Date: November 9, 2009
/s/ Ira J. Lamel

Ira J. Lamel

Executive Vice President and

Chief Financial Officer

Certification by CEO pursuant to 18 U.S.C. Section 1350

EXHIBIT 32.1

CERTIFICATION FURNISHED

PURSUANT TO 18 U.S.C. SECTION 1350,

AS ADOPTED PURSUANT TO SECTION 906

OF THE SARBANES-OXLEY ACT OF 2002

In connection with the Quarterly Report on Form 10-Q for the period ended September 30, 2009 (the “Report”) filed by The Hain Celestial Group, Inc. (the “Company”) with the Securities and Exchange Commission, I, Irwin D. Simon, Chief Executive Officer of the Company, certify, pursuant to 18 U.S.C. § 1350, as adopted pursuant to Section 906 of the Sarbanes-Oxley Act of 2002, that:

The Report fully complies with the requirements of Section 13(a) or 15(d) of the Securities Exchange Act of 1934; and

The information contained in the Report fairly presents, in all material respects, the financial condition and results of operations of the Company.

 

Date: November 9, 2009
/s/ Irwin D. Simon
Irwin D. Simon
President and Chief Executive Officer

A signed original of this written statement required by Section 906 has been provided to The Hain Celestial Group, Inc. and will be retained by The Hain Celestial Group, Inc. and furnished to the Securities and Exchange Commission or its staff upon request.
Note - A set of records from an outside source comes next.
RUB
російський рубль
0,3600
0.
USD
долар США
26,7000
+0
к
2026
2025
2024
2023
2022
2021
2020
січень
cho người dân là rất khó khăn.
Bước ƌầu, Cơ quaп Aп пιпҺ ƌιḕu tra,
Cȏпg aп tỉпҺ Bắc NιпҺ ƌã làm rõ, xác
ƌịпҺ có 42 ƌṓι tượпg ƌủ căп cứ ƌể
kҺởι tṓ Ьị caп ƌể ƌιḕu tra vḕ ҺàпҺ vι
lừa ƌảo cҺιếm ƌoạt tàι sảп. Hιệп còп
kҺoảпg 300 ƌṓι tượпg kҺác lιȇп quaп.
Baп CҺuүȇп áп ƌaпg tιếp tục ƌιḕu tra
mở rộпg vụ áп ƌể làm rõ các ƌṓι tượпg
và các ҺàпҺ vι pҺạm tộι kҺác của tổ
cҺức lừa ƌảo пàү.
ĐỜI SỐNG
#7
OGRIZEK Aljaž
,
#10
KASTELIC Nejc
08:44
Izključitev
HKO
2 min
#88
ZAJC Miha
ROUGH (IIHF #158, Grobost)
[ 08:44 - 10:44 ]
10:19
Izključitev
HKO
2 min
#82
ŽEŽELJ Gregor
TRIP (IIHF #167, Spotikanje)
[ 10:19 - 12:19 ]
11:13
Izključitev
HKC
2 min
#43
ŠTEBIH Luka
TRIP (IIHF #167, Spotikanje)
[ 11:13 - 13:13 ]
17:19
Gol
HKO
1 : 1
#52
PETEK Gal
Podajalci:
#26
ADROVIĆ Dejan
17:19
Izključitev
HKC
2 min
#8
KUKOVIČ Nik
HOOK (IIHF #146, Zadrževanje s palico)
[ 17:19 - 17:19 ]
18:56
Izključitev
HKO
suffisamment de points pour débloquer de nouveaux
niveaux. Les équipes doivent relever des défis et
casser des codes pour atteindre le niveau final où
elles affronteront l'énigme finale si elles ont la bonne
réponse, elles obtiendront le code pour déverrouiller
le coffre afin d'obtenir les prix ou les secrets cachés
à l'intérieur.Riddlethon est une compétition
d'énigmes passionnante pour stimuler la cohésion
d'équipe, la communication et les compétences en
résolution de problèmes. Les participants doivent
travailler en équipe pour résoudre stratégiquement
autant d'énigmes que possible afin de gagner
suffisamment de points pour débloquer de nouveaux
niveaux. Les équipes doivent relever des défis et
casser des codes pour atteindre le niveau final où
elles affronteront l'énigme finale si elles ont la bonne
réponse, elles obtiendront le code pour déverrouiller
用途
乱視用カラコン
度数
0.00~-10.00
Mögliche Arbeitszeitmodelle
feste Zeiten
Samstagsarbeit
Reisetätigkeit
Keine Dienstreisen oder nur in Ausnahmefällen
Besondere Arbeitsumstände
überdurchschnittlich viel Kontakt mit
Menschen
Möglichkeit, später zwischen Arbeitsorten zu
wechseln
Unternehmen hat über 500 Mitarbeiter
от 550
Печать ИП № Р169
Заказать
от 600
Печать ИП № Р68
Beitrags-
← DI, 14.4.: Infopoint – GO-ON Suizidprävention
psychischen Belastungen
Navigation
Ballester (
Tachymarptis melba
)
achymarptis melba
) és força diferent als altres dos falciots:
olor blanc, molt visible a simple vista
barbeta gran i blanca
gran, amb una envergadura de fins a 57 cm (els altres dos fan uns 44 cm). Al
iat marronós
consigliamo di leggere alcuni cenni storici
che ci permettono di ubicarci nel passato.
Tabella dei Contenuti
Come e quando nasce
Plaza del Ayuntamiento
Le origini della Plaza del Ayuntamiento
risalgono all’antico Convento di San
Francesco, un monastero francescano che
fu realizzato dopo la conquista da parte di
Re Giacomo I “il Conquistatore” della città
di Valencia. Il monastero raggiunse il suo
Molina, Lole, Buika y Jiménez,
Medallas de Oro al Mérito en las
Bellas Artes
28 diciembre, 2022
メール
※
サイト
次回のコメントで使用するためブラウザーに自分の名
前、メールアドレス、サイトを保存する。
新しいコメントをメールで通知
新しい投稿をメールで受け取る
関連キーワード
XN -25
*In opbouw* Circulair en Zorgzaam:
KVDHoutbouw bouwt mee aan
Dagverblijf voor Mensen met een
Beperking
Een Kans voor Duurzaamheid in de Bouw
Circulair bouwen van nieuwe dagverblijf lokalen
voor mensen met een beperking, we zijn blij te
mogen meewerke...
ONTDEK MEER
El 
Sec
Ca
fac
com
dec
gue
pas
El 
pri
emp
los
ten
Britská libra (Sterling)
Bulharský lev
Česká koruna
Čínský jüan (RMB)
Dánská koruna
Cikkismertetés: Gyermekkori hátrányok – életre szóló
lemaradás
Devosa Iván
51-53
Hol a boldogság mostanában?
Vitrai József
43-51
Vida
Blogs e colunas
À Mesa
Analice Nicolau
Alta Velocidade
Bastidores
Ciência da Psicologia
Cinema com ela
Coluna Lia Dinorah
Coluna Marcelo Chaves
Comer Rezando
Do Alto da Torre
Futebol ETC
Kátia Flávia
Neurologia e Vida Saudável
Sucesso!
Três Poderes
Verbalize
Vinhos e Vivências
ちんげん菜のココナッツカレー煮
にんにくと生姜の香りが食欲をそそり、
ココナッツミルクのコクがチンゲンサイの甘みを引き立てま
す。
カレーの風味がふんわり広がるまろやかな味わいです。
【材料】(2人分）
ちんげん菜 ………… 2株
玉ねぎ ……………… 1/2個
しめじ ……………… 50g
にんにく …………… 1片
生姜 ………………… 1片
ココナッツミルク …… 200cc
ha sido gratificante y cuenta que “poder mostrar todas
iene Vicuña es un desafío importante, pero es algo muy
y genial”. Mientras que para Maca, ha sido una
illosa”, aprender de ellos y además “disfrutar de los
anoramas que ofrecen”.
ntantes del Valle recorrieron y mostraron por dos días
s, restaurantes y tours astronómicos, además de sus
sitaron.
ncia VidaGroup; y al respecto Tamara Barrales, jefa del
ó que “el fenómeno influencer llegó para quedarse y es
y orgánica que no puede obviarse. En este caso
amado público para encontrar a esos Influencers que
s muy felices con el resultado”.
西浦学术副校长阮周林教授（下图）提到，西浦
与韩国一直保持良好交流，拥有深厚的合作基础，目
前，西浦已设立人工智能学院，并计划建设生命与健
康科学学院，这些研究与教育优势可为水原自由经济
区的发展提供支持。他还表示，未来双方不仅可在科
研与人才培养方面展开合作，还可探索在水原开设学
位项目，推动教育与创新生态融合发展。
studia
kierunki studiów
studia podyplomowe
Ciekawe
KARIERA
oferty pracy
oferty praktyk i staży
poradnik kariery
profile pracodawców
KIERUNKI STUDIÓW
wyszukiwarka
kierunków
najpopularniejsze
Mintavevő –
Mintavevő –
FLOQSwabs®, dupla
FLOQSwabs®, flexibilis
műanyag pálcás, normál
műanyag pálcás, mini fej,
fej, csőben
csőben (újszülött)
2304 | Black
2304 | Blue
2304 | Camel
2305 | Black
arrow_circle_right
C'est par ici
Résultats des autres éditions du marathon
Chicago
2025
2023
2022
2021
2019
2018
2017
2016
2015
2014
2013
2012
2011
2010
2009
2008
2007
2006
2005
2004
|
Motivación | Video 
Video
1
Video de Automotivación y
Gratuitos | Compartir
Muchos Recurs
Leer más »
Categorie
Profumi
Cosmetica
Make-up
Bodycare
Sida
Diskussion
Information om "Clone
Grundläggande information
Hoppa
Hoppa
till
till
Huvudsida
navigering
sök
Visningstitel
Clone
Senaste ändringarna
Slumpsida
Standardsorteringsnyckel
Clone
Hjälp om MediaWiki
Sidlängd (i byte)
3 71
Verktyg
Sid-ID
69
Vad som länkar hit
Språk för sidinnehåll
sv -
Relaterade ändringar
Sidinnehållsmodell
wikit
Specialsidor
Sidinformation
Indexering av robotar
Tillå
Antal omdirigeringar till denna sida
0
Certification by CFO pursuant to 18 U.S.C. Section 1350

EXHIBIT 32.2

CERTIFICATION FURNISHED

PURSUANT TO 18 U.S.C. SECTION 1350,

AS ADOPTED PURSUANT TO SECTION 906

OF THE SARBANES-OXLEY ACT OF 2002

In connection with the Quarterly Report on Form 10-Q for the period ended September 30, 2009 (the “Report”) filed by The Hain Celestial Group, Inc. (the “Company”) with the Securities and Exchange Commission, I, Ira J. Lamel, Chief Financial Officer of the Company, certify, pursuant to 18 U.S.C. § 1350, as adopted pursuant to Section 906 of the Sarbanes-Oxley Act of 2002, that:

The Report fully complies with the requirements of Section 13(a) or 15(d) of the Securities Exchange Act of 1934; and

The information contained in the Report fairly presents, in all material respects, the financial condition and results of operations of the Company.

 

Date: November 9, 2009
/s/ Ira J. Lamel

Ira J. Lamel

Executive Vice President and

Chief Financial Officer

A signed original of this written statement required by Section 906 has been provided to The Hain Celestial Group, Inc. and will be retained by The Hain Celestial Group, Inc. and furnished to the Securities and Exchange Commission or its staff upon request.